Samantha Allen on why a publishing platform can’t remain apolitical:
Thought Catalog postures as some sort of classical Greek agora where everyone can gather and exchange their ideas freely. It is a website that still believes that it’s possible to be apolitical in a world defined by power asymmetries. It’s a website that attracts bigots because it reassures them that their feelings are important. Thought Catalog’s ostensible position of neutrality ends up turning their website into nothing but a reflection of the power hierarchies in the real world.
Brianna Wiest on confronting the reality of what people are thinking:
Shunning the people who aren’t proponents of love will not make them more loving or accepting of others. Silencing them doesn’t mean their opinions are gone. If we genuinely want change, we have to genuinely confront the reality of what is. Until that happens, we’re just speaking to groups of people that already affirm us, and we’re not actually changing anything at all.
Justine Tunney on the dangers of thought policing:
I just want to say that as a trans woman, I feel very triggered by this whole incident. Not because I found what he wrote to be offensive; I honestly don’t care what he thinks about trans women. The reason why I’m triggered, is because Mister McInnes’ crucifixion at the hands of the bloodthirsty progressive mob, brings back traumatic memories of the times when I received the same treatment. I’m also triggered by the loss of freedom in our society, as the list of people persecuted for thoughtcrime in our society grows longer and longer.
Callie Beusman on underrepresented voices:
Kat Haché, who now writes for the Daily Dot and Bustle, also noted that the site’s purported dedication to free speech belies a callous insensitivity to marginalized people whose voices are dangerously underrepresented in the media landscape. “For anyone crying ‘censorship” or “thought police’, they can blow it out their ass,” she said over email. “[McInnes] had a platform for his bile, now people have the freedom to respond to it or refuse to associate with him. For people handwringing about how this privileged cis white dude lost his job due to his own shitty behavior, my heart bleeds as I think of all the trans people who either lose their jobs or face difficulty obtaining one due to prejudice that he reinforces.”
Kat Haché on asserting rights in a hostile environment:
There will always be ignorant people who insist on categorizing us, but we, as members of society, have a choice as to whether or not this kind of harmful rhetoric is given legitimacy. When hateful, dismissive rhetoric is leveled at a vulnerable population, it should not be tolerated. Erasing the identities of trans people has real life consequences for our community and no amount of crocodile tears at the unwillingness to understand or accept us can change that. When people call out these verbal assaults on our identities, it isn’t censoring them, it’s self-preservation and asserting our right to exist and express ourselves on our terms. I don’t expect Gavin McInnes to have a change of heart about us, but I hope that eventually views like his will find increasing difficulty obtaining a platform and claiming a space within our discourse.
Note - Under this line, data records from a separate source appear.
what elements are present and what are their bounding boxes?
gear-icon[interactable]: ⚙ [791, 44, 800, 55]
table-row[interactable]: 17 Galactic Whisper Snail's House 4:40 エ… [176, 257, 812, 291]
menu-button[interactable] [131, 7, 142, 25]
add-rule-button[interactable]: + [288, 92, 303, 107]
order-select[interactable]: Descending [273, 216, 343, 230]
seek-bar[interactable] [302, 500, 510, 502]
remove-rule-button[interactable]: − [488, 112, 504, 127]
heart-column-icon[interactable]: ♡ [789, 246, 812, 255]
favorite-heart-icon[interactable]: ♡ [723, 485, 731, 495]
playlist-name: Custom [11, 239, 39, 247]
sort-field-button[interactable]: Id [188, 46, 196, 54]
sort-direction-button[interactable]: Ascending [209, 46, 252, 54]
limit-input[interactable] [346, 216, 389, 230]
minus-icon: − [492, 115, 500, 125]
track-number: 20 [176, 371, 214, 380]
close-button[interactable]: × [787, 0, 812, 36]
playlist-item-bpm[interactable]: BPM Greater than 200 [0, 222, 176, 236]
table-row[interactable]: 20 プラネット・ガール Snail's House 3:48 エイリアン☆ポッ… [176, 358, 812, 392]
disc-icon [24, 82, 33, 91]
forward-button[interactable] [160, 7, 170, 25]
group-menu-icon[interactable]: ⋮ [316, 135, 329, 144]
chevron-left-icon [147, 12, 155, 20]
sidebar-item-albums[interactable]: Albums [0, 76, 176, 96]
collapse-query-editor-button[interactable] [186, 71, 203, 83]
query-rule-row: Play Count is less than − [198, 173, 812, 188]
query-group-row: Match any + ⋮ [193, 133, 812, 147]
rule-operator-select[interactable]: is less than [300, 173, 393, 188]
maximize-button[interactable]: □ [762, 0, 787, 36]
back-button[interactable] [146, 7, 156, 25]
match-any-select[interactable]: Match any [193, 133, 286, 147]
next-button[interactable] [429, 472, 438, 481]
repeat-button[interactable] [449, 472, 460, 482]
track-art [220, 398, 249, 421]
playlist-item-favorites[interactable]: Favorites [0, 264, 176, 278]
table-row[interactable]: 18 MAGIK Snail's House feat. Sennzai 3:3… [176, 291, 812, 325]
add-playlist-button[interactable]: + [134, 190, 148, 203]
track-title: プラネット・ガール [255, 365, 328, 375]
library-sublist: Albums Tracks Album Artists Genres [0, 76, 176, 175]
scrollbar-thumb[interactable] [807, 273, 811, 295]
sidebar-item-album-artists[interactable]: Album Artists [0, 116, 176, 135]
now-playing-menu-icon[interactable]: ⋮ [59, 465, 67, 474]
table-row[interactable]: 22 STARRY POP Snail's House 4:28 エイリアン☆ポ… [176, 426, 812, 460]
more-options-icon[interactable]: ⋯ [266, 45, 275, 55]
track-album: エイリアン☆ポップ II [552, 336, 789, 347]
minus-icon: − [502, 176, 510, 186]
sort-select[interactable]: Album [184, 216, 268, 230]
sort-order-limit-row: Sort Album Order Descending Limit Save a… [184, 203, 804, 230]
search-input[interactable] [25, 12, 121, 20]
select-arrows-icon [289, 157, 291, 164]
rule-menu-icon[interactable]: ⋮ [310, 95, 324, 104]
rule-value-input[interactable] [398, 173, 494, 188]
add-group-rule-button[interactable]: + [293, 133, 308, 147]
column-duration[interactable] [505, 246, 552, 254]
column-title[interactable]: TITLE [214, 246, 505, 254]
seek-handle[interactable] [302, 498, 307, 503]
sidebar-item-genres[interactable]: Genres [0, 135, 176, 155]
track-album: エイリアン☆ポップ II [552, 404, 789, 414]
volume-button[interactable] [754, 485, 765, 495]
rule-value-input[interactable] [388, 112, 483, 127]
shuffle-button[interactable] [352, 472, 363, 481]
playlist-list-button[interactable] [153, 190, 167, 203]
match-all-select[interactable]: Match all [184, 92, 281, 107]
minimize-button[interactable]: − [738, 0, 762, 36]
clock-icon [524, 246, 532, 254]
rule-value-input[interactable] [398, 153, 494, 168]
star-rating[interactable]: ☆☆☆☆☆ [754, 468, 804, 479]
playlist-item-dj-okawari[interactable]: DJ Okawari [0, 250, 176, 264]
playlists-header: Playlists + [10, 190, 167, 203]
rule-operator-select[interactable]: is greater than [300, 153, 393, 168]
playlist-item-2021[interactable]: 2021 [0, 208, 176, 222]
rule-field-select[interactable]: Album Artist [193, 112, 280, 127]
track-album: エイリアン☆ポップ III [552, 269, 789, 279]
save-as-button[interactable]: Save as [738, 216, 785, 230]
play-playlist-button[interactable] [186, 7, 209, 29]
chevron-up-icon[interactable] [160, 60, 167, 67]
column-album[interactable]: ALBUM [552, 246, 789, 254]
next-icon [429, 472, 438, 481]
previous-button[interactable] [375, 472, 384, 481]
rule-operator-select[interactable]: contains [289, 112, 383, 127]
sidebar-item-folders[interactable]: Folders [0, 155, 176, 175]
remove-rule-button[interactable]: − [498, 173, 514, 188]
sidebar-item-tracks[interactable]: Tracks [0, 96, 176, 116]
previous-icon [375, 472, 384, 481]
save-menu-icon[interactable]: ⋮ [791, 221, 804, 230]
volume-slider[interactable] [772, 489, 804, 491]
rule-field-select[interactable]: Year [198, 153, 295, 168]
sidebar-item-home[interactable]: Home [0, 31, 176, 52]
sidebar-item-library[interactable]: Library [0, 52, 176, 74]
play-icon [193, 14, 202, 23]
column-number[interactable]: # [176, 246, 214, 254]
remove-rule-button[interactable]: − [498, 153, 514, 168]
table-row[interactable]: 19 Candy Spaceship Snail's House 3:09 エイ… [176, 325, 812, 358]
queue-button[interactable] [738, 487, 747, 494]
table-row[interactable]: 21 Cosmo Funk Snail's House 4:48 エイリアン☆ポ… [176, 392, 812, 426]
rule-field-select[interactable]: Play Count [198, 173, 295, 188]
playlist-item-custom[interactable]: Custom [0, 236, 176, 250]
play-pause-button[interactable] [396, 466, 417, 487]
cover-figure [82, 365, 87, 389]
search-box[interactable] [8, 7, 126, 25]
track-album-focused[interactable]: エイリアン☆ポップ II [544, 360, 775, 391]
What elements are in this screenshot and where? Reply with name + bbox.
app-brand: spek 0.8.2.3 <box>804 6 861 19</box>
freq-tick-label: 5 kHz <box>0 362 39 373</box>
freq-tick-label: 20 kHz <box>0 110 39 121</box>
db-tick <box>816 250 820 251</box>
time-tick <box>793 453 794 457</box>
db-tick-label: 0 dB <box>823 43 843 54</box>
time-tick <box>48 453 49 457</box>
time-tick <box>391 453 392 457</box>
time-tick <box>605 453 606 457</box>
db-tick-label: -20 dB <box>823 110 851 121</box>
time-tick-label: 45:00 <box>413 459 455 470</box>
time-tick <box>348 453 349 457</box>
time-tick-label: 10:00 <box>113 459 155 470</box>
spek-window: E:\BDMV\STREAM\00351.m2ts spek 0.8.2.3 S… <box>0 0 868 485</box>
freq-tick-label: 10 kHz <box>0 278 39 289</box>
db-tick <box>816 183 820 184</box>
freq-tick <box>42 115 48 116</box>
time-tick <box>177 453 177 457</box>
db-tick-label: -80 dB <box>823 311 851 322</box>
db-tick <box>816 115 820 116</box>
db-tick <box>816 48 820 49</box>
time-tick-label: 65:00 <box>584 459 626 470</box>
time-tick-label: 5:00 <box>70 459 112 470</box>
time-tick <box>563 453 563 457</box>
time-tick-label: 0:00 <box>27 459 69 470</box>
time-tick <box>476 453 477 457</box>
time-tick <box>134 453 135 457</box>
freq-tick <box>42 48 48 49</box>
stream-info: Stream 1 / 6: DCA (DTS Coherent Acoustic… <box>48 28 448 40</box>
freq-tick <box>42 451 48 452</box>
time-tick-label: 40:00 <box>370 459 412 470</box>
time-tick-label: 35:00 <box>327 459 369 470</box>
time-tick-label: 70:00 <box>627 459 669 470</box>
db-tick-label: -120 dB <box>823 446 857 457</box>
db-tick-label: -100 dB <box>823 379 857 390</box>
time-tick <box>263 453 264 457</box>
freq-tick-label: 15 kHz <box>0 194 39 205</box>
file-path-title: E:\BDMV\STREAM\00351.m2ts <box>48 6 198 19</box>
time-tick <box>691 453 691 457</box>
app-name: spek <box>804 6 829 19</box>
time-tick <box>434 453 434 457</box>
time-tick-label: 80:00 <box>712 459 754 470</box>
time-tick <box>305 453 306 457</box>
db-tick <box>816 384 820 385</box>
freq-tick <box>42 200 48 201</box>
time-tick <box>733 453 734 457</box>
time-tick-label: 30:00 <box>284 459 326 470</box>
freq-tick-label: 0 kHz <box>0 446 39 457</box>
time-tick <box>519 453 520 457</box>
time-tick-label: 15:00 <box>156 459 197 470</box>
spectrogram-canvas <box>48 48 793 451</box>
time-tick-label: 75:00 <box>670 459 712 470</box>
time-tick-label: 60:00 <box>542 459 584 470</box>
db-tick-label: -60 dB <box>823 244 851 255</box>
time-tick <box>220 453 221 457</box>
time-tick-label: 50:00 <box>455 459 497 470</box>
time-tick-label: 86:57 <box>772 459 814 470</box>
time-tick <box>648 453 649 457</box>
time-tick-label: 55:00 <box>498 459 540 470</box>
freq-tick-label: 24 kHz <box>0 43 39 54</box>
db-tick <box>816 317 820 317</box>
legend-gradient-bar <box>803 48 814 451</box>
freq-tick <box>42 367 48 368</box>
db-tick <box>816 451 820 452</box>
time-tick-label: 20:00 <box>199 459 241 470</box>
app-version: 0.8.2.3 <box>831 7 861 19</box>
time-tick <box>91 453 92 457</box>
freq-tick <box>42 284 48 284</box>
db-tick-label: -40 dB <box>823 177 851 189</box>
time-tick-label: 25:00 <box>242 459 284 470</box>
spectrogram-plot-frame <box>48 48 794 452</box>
Tuesday Meadows on why the TC writers who left should come back:
I can appreciate many of the advocates in the trans community pulling their work off of Thought Catalog, but I think by doing this that we are letting the bad guys win. I think their whole point was to shut us up and keep us invisible, and we are complying by pulling our work. I hope the great writers out there that speak out for our community will reconsider and come back with a loud and clear voice that will resonate within the hearts and minds of the Thought Catalog readers.
Tom Hawking on the need for moderation and oversight on the Internet
And in any case, if TC works for the same reason that the Internet works, it also doesn’t work for the same reason that the Internet doesn’t work: that any measure of sensible discussion soon gets drowned in the noise made by assholes like Gavin McInnes. On the Internet, it is generally the people who shout loudest who get heard, and it’s exactly those people for whom TC works most effectively as a platform. The site’s entire raison d’être is flawed, because it’s based on a line of thinking that has plenty of currency on the Internet, i.e. that everyone has a worthwhile opinion and is entitled to ample space to express it.
H. Allan Scott on how words matter and the necessity of discussion:
McInnes and Rogers chose to speak hate (and are feeling the consequences of that choice). Thought Catalog chose to publish that hate, which clearly has led to a vigorous discussion about the issues at hand. Isn’t that a good thing? Isn’t the point of being a writer to express a thought, no matter how unpopular or even hateful, in the hopes that it inspires a discussion? That’s why I do this for a living, albeit a meager one.
Ryan Holiday on Thought Catalog supporting all writers
To me, that all adds up to seeing the site as a place that fearlessly supports writers — some good, some bad — and pays them, too. If they end up pissing everyone off and driving their customers away, that would be really dumb. I don’t think they’re going to do that. But they’re always going to have a higher tolerance for pain and controversy because they really mean it when they say they want to publish a diversity of voices.